Contact the RI DOH for guidance if necessary.

Do I need a permit for my business sign?
In most cases yes. Signage is regulated by the local municipality so check with local authorities. There may be restrictions on the size of the sign, location and lighting. You may also need a permit to alter or repair an existing sign. Electrical signs may also need a special permit as will signs on landmark buildings or in historic neighborhoods. You will need a Physical Alteration Permit from RI Department of Transportation (DOT) if your sign extends over or is on state property. 

For a Construction application, how long does it take to get approval from RIDOH to begin construction? 

Typically, it takes about three (3) weeks from the time you officially submit your complete application package (RIDOH application form, construction application, 3 sets of plans, and menu).

How long does it take to get a health license to open?
Once you have received clearance to build and have completed construction of your establishment, you should contact RIDOH to schedule a pre-operational opening inspection. The requested time period to schedule the pre-operational opening inspection is 2 weeks. Upon successful completion of the inspection, your license will typically be issued within a day.

Please refer to the RIDOH License section for restaurants ( for more information about RI Department of Health License Guidelines.
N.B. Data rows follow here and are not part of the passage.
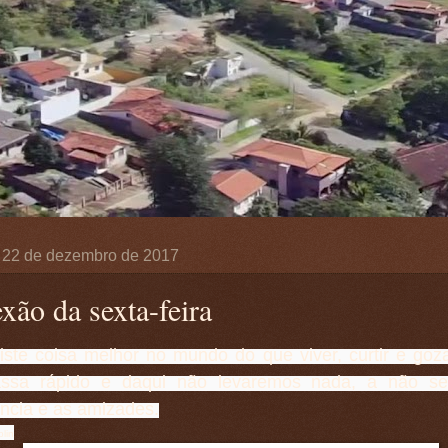
a, 22 de dezembro de 2017
xão da sexta-feira
ste coisa melhor no mundo do que viver, curtir e goza
ssa rápido e daqui não levaremos nada, a não se
ncia e as amizades.
lin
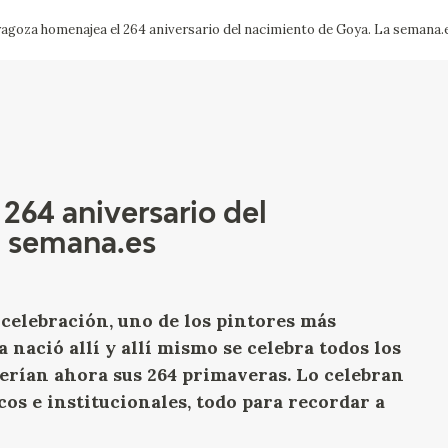
agoza homenajea el 264 aniversario del nacimiento de Goya. La semana.
ACTUALIDAD
FRANCISCO DE GOYA
EDICIONES
SALA DE
BIOGRAFÍA
PUBLICACIONE
PRENSA
BLOG CUADERNO
CRONOLOGÍA
ITALIANO
264 aniversario del
a semana.es
EL VIAJE DE GOYA
CATÁLOGO
celebración, uno de los pintores más
 nació allí y allí mismo se celebra todos los
GOYA EN EL MUNDO
serían ahora sus 264 primaveras. Lo celebran
cos e institucionales, todo para recordar a
GOYA EN ARAGÓN
PREMIO ARAGÓN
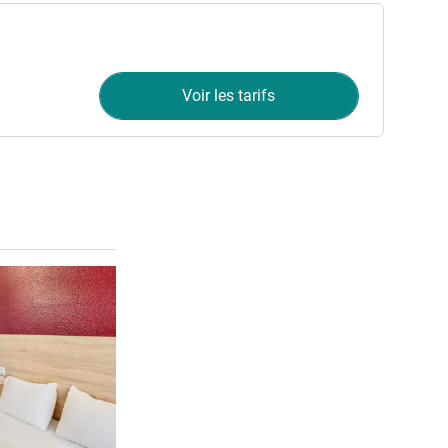
Voir les tarifs
Voir les détails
How long does it take to get a building permit?
Building permits are issued by the city or town your building is located so the amount of time to get one can vary. Local authorities can give you an idea of how long it will take to get a permit based on the size and complexity of your project. Here is a link to the State of Rhode Island E-Permitting Portal if you need to get fire safety inspections, fire and building plan reviews, or a variety of permits including building, electrical, mechanical, and plumbing.

Dissolve/Close a Business

What do I need to do if I have to close or sell my business?
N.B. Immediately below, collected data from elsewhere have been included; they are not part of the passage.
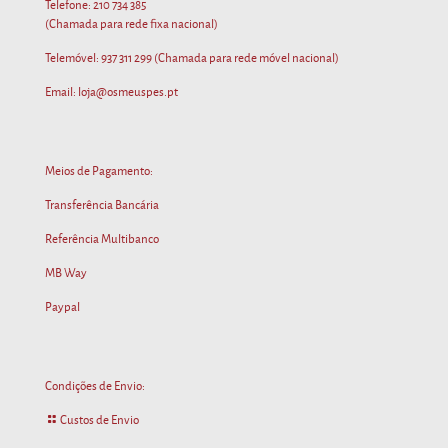
Telefone:
210 734 385
(Chamada para rede fixa nacional)
Telemóvel:
937 311 299
(Chamada para rede móvel nacional)
Email: loja@osmeuspes.pt
Meios de Pagamento:
Transferência Bancária
Referência Multibanco
MB Way
Paypal
Condições de Envio:
Custos de Envio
You should create a thorough plan to transfer ownership, sell, or close your business. Get qualified advice and know what to do to tie up loose ends.
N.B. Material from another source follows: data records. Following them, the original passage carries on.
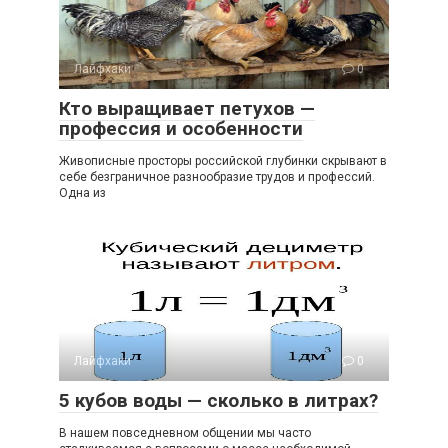
Лайфхаки
0
Кто выращивает петухов —
профессия и особенности
Живописные просторы российской глубинки скрывают в
себе безграничное разнообразие трудов и профессий.
Одна из
Лайфхаки
0
5 кубов воды — сколько в литрах?
В нашем повседневном общении мы часто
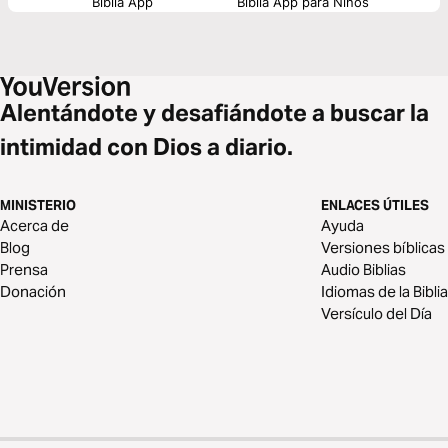
Biblia App
Biblia App para Niños
Alentándote y desafiándote a buscar la
intimidad con Dios a diario.
MINISTERIO
ENLACES ÚTILES
Acerca de
Ayuda
Blog
Versiones bíblicas
Prensa
Audio Biblias
Donación
Idiomas de la Biblia
Versículo del Día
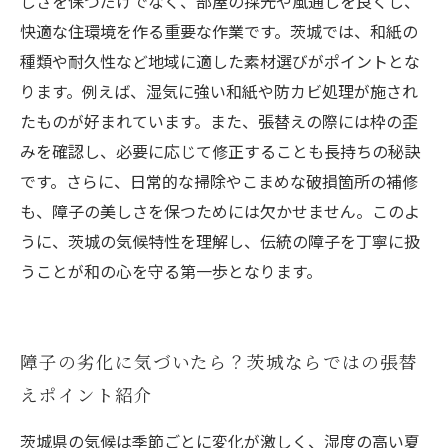
しさを保つだけでなく、部屋の採光や風通しを良くし、
快適な住環境を作る重要な作業です。茨城では、和紙の
種類や耐久性など地域に適した素材選びがポイントとな
ります。例えば、湿気に強い和紙や防カビ処理が施され
たものが好まれています。また、張替えの際には枠の歪
みを確認し、必要に応じて修正することも長持ちの秘訣
です。さらに、日常的な掃除やこまめな破損箇所の補修
も、障子の美しさを保つためには欠かせません。このよ
うに、茨城の気候特性を理解し、伝統の障子を丁寧に扱
うことが和の心を守る第一歩となります。
障子の劣化に気づいたら？茨城ならではの張替
えポイント紹介
茨城県の気候は季節ごとに変化が激しく、湿度の高い夏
Closing your business can be a difficult choice to make. The Small Business Administration’s counseling tool can connect you with local guidance in planning your exit strategy. It’s also helpful to seek advice from your lawyer and a business evaluation expert, along with other business professionals including accountants, bankers, and the IRS.

Follow these steps to closing your business.

  1. Decide to close. Sole proprietors can decide on their own, but any type of partnership requires the co-owners to agree. Follow your articles of organization and document with a written agreement.
  2. File dissolution documents. Failure to legally dissolve an LLC or corporation with any state you’re registered in will expose you to continued taxes and filing requirements. Click here to visit the RI Department of State, Secretary Of State’s website to dissolve your business.
  3. Cancel registrations, permits, licenses, and business names. Protect your finances and reputation by canceling any of these that you no longer need, including your trade name.
  4. Comply with employment and labor laws. Reference the Worker Adjustment and Retraining Notification Act (WARN) for employee payment after closing, along with other federal and state laws.
  5. Resolve financial obligations. Handle final returns for income tax and sales tax. Cancel your Employer Identification Number, notify federal and state tax agencies, and follow this IRS checklist.

Maintain records. You may be legally required to maintain tax and employment records, among other files. Common guidelines advise keeping records for anywhere from three to seven years.